Head: Szilárd Gódi, Department of Translational Medicine, University of Pécs
Showing increasing incidence, acute pancreatitis is one of the most common diseases that requires hospitalization and is associated with significant morbidity and mortality. In spite of numerous basic research results and a number of clinical studies targeting preclinical, pharmacological or new treatment processes, still no specific therapy exists to decrease the number of local or systemic complications and severity. The Hungarian and foreign institutions that have joined and the data that have been collected may serve as a basis to start international, multicentre, randomized, controlled trials. The samples stored in the biobank provide the opportunity to conduct genetic analyses.

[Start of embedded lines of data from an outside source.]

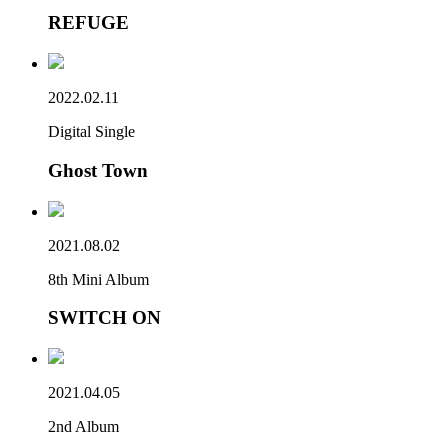
REFUGE
2022.02.11
Digital Single
Ghost Town
2021.08.02
8th Mini Album
SWITCH ON
2021.04.05
2nd Album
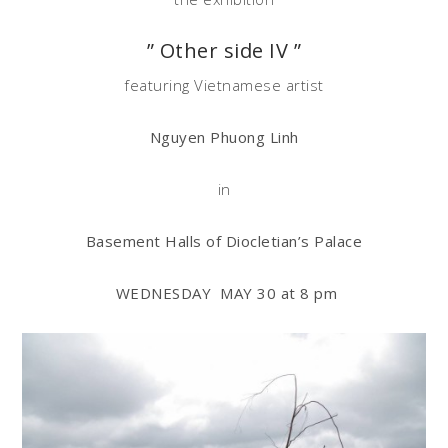
” Other side IV ”
featuring Vietnamese artist
Nguyen Phuong Linh
in
Basement Halls of Diocletian’s Palace
WEDNESDAY MAY 30 at
8 pm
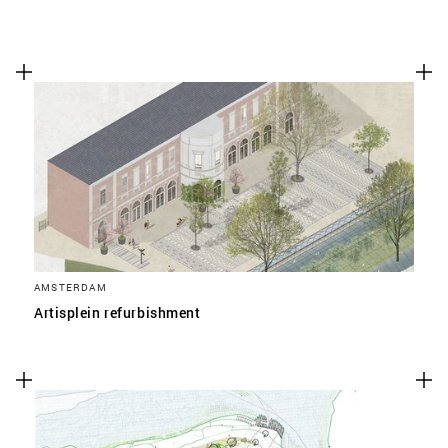
AMSTERDAM
Artisplein refurbishment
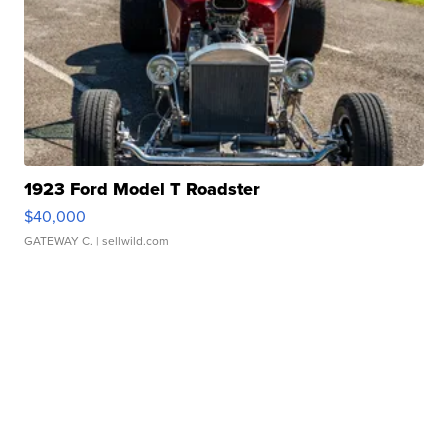
1923 Ford Model T Roadster
$40,000
GATEWAY C.
| sellwild.com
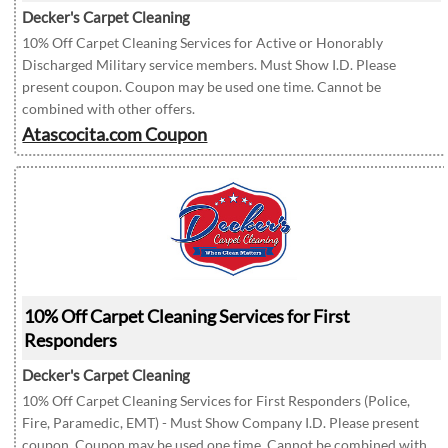
Decker's Carpet Cleaning
10% Off Carpet Cleaning Services for Active or Honorably
Discharged Military service members. Must Show I.D. Please
present coupon. Coupon may be used one time. Cannot be
combined with other offers.
Atascocita.com Coupon
10% Off Carpet Cleaning Services for First
Responders
Decker's Carpet Cleaning
10% Off Carpet Cleaning Services for First Responders (Police,
Fire, Paramedic, EMT) - Must Show Company I.D. Please present
coupon. Coupon may be used one time. Cannot be combined with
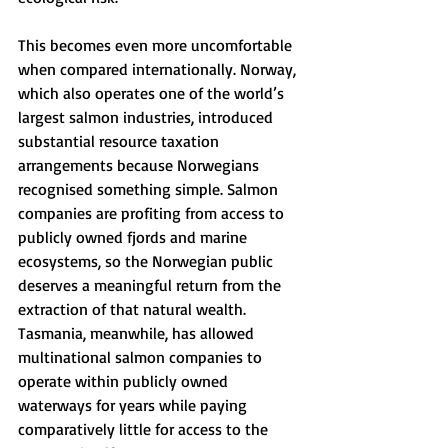
This becomes even more uncomfortable 
when compared internationally. Norway, 
which also operates one of the world’s 
largest salmon industries, introduced 
substantial resource taxation 
arrangements because Norwegians 
recognised something simple. Salmon 
companies are profiting from access to 
publicly owned fjords and marine 
ecosystems, so the Norwegian public 
deserves a meaningful return from the 
extraction of that natural wealth.
Tasmania, meanwhile, has allowed 
multinational salmon companies to 
operate within publicly owned 
waterways for years while paying 
comparatively little for access to the 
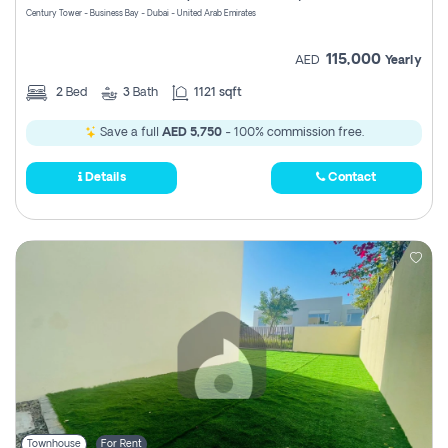
Century Tower - Business Bay - Dubai - United Arab Emirates
115,000
AED
Yearly
2
Bed
3
Bath
1121 sqft
Save a full
AED 5,750
- 100% commission free.
Details
Contact
Townhouse
For Rent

Head: Ákos Szücs, 1st Department of Surgery, Semmelweis University, Budapest
Chronic Pancreatitis is a chronic inflammatory disease of the pancreas, accompanied by structural and functional damage of the organ. In most cases, the main symptoms are pain, digestive disorders and weight loss, which significantly worsen the quality of life. The objectives are to perform a correct and differential diagnosis of the disease and to provide adequate treatment for patients.
The Chronic Pancreatitis Registry has been set up so users can access a database to acquaint themselves with current practice and to carry out genetic analyses. Since it is a chronic disease, it is crucial to follow up patients and involve them in clinical trials in order to gain an insight into the progress of the disease, its influence on quality of life and the effectiveness of possible therapies.
Head: Gábor Lakatos, Joint Szent István and Szent László Hospital, Budapest
Pancreatic cancer is one of the most aggressive, often belatedly diagnosed illnesses with one of the worst progressions. The number of pancreatic cancer patients has been increasing worldwide, and by the time the diagnosis is made, no more than 15% of patients are operable, with surgery being almost the only chance for recovery. 30% of patients die within 12 months.
Early recognition, diagnosis, and surgical, oncological and palliative treatment of the illness would be especially important. Since very few data are available currently, collecting clinical data and biological samples provides a good opportunity to assess and evaluate the current diagnostic and treatment methods, as well as to plan clinical trials.